The following stanzas make a connection between the poet and the swans that seem never-changing. He mentions in the second stanza that “The nineteenth autumn has come upon me / Since I first made my count” (7-8). Although so much time has passed between the time of his first visit and the time of the poem, nothing has really changed. The swans are still vital in that they are still wild, still, fly and, it is hinted, still copulate, but their numbers have not increased. Even though he feels nothing has changed in his life to this point, he also recognizes that all has changed, “And now my heart is sore” (24). He has grown older and he has not been able to accomplish all that he has wanted to accomplish. His heart is sore, he has been wearied by lover after lover without having found a nest of his own and he worries that these timeless birds will finally find what he seeks before he does.

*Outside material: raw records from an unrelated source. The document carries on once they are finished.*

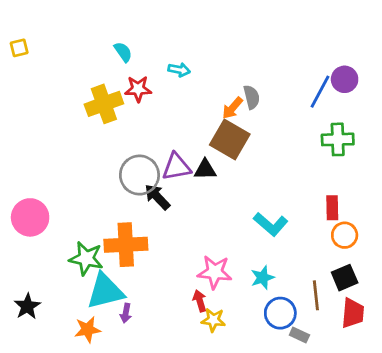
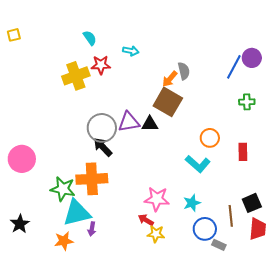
green cross: (338, 139) -> (247, 102), size x0.7
black arrow: (157, 197) -> (103, 147), moved
orange circle: (345, 235) -> (210, 138), moved
red arrow: (200, 301) -> (146, 220), turned -42

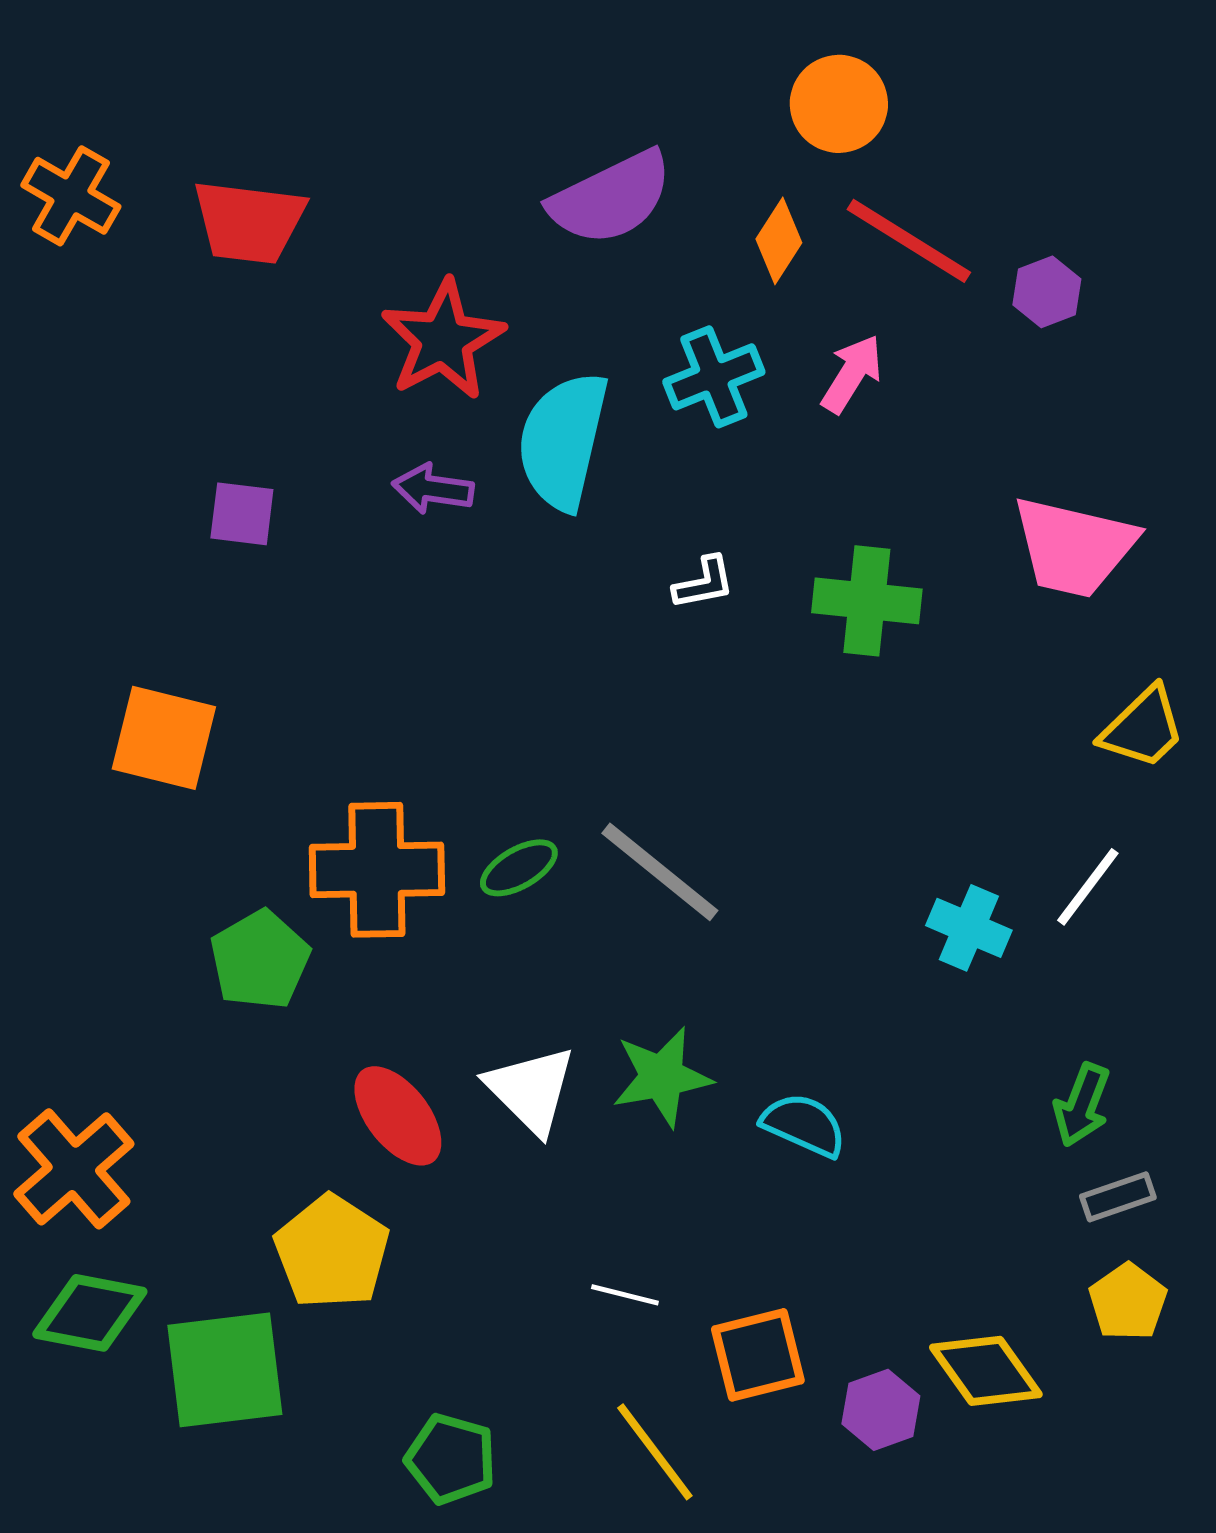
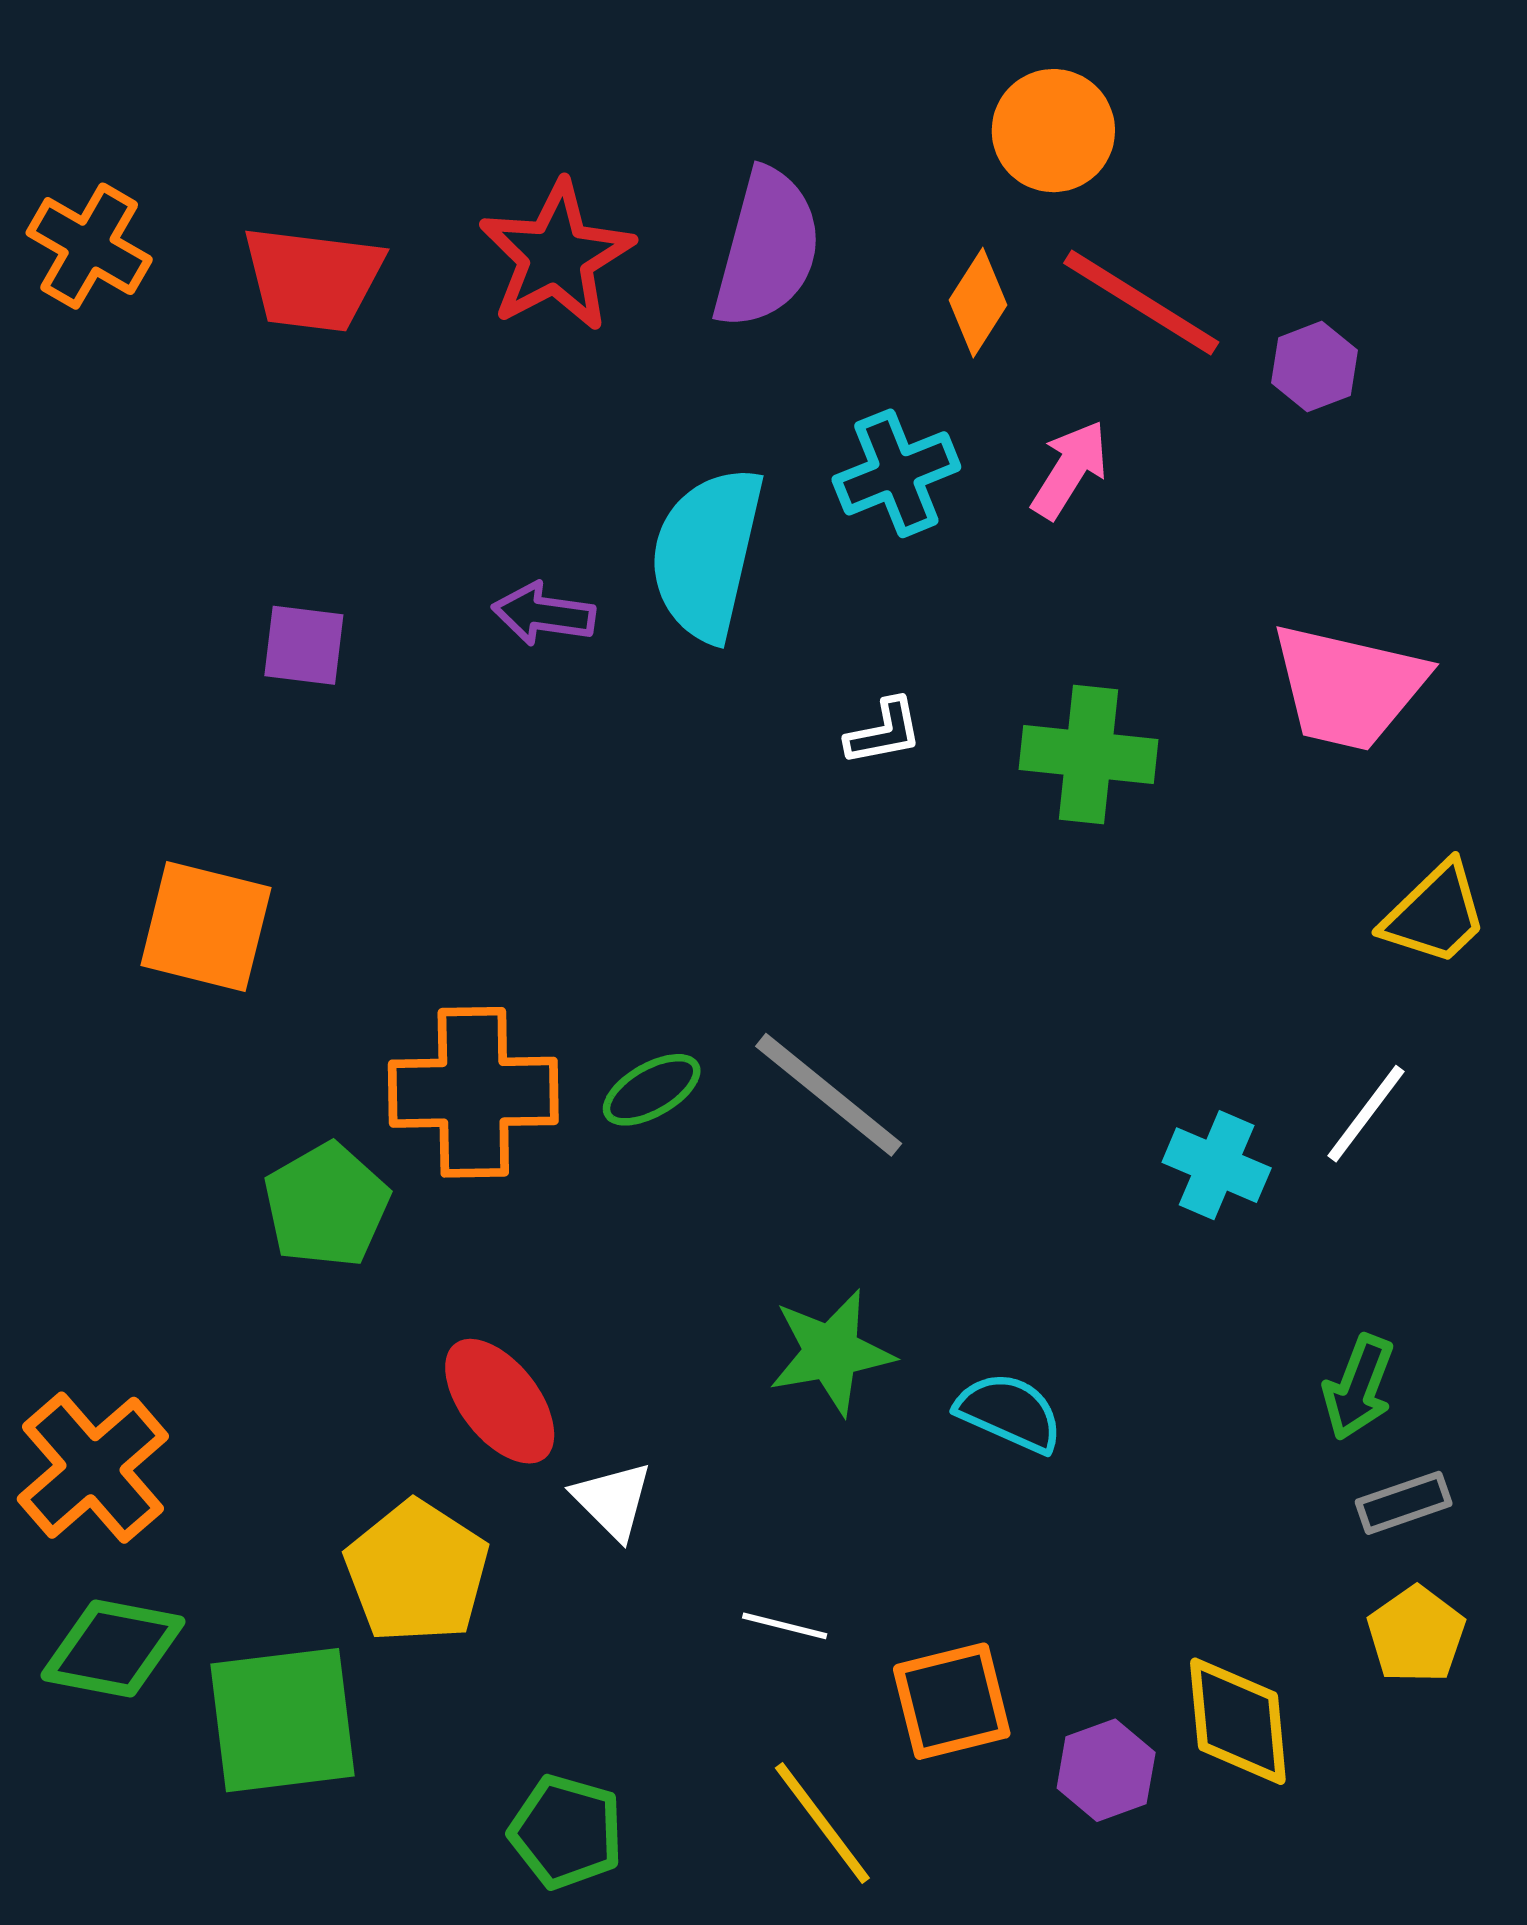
purple semicircle: (611, 198) -> (767, 249), turned -49
red star: (443, 340) -> (556, 256), moved
white triangle: (531, 1090) -> (613, 1500), moved, size x0.7
yellow diamond: (986, 1371) -> (1238, 1721), turned 30

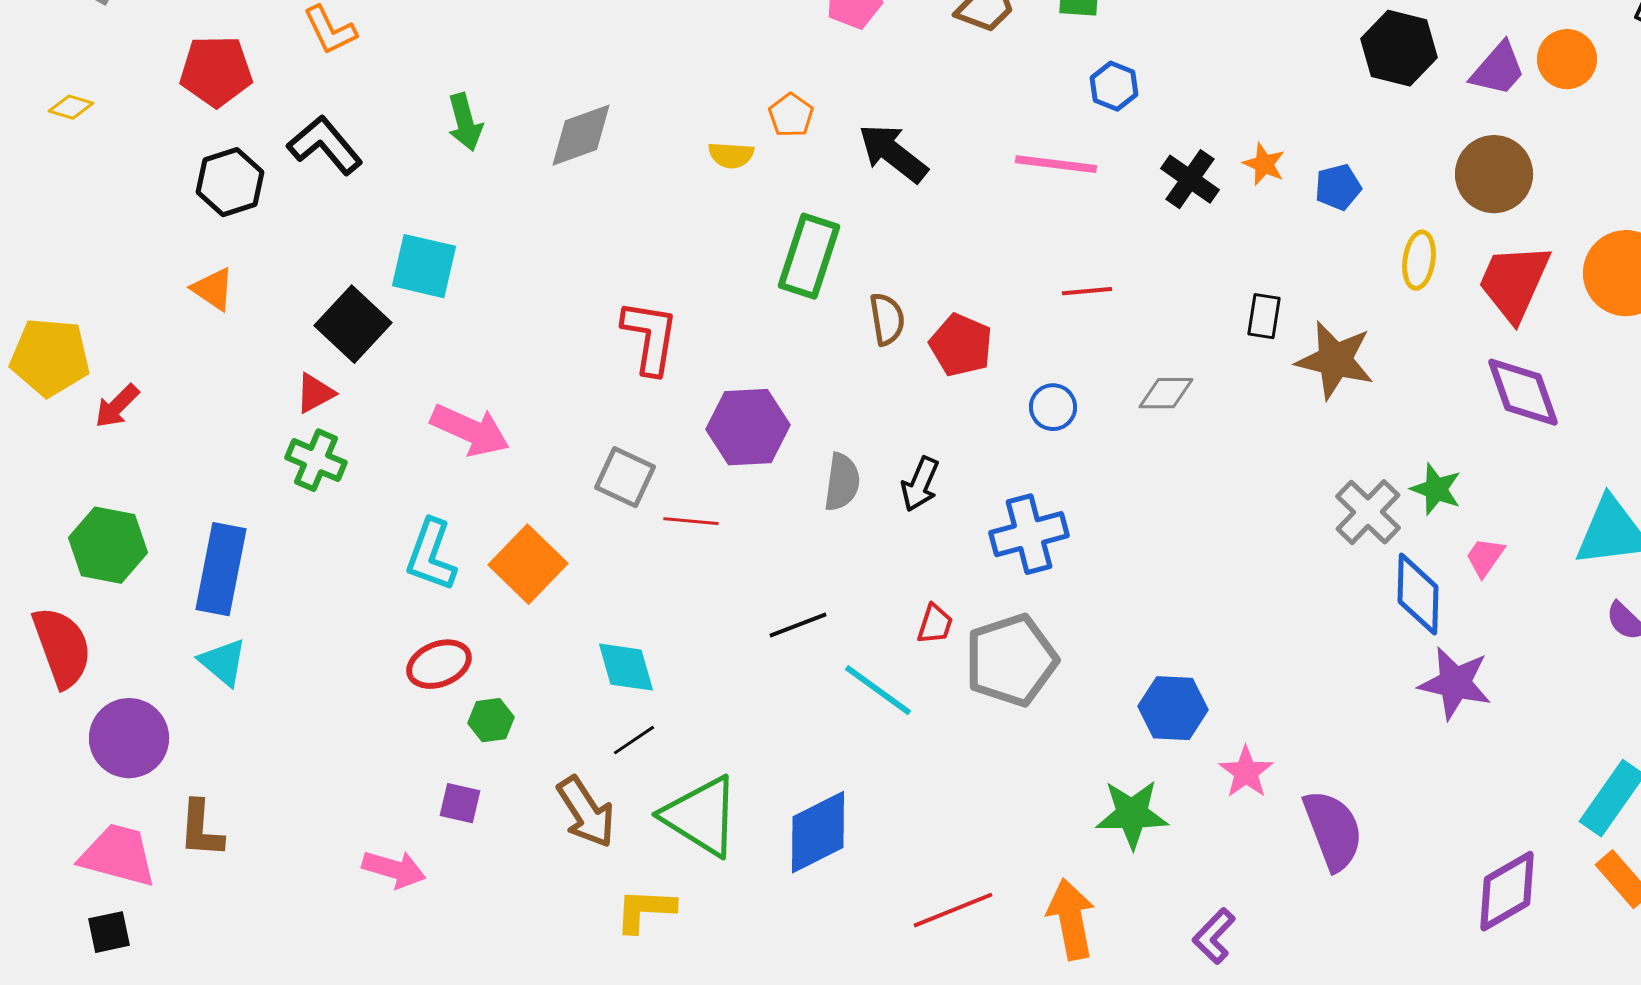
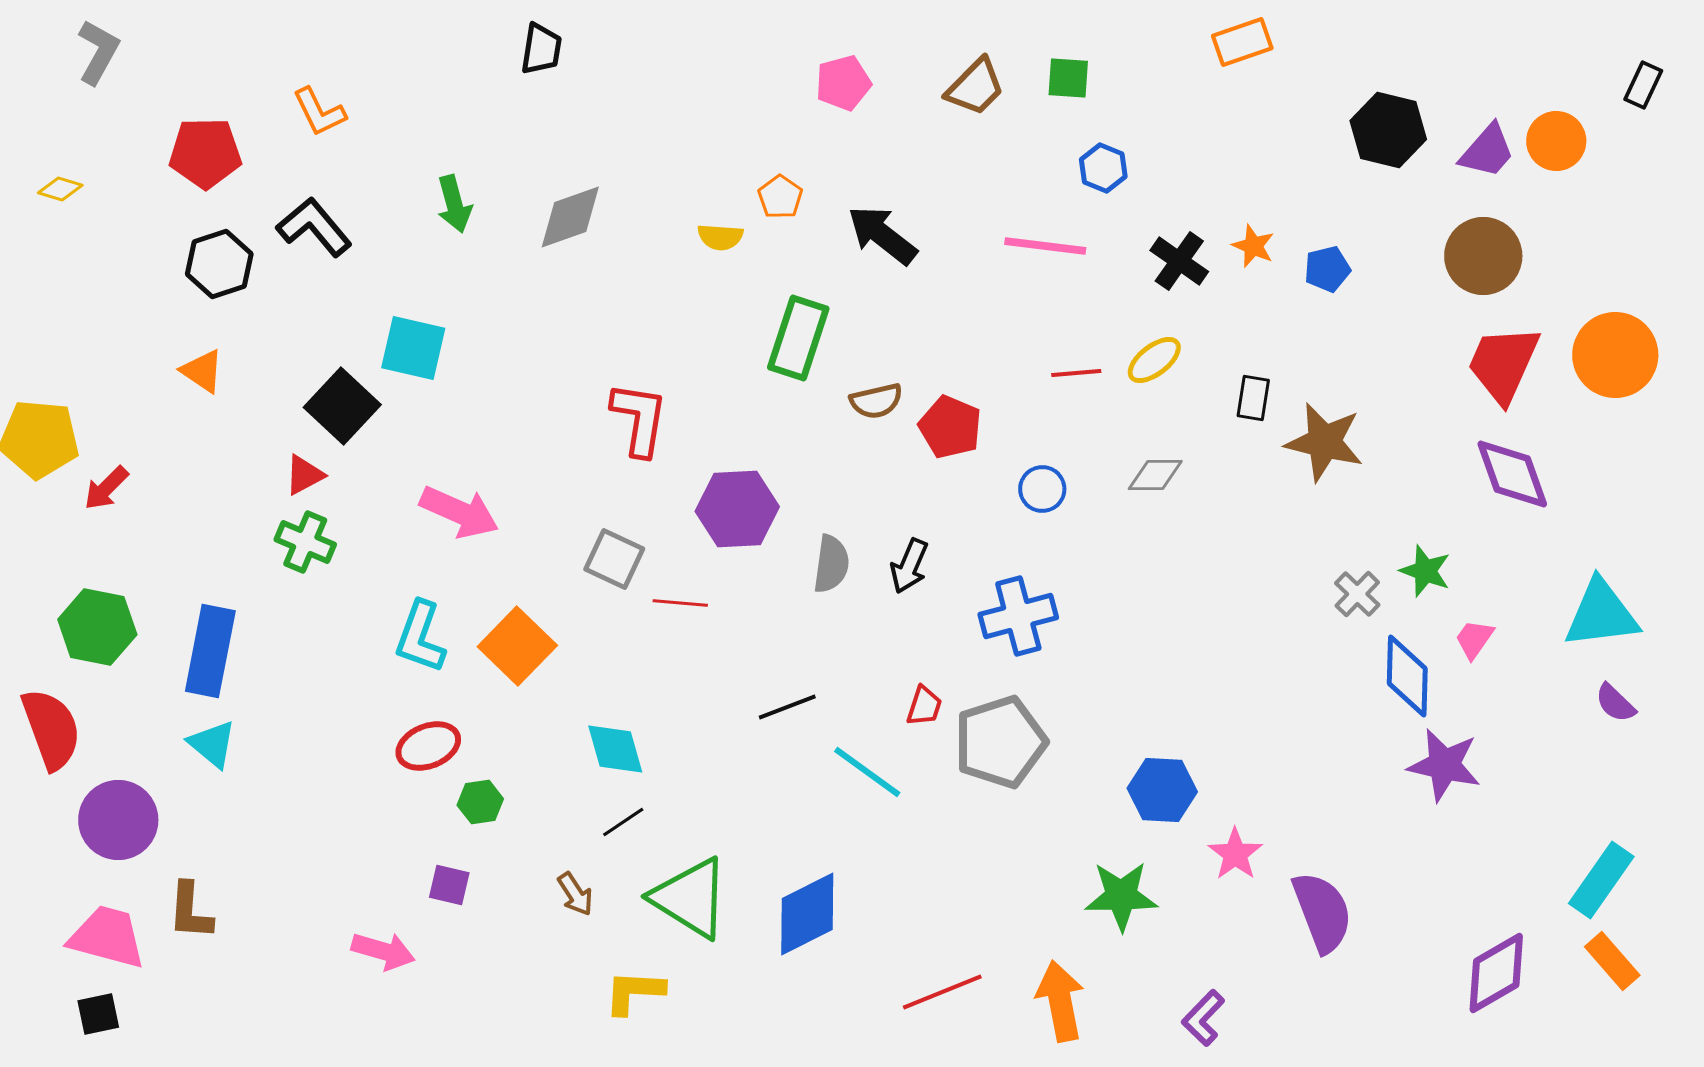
yellow ellipse: (1419, 260) -> (1154, 360), moved, turned 44
brown semicircle: (887, 319) -> (876, 401), turned 86
gray cross: (1368, 512) -> (1357, 594), size x0.7
brown arrow: (586, 812) -> (575, 894), size x0.6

Through his musical use of language and his construction of the poem, Yeats is able to invoke an emotional response in his reader of discouragement or melancholy frustration. This theme is established in his first stanza as he first sets the subdued mood and then tempers it with the presence of some movement and life. However, while the swans of the pond seem unchangeable, Yeats realizes his life is slipping by with as little to show for it as the swans. His discouragement continues to the end when he acknowledges that someday he expects even this beauty to have flown away.
Yeats, William Butler. “The Wild Swans at Coole.” The Longman Anthology of World Literature: Vol. F, The Twentieth Century. (2nd Ed.). New York: Pearson Longman, 2008: 309.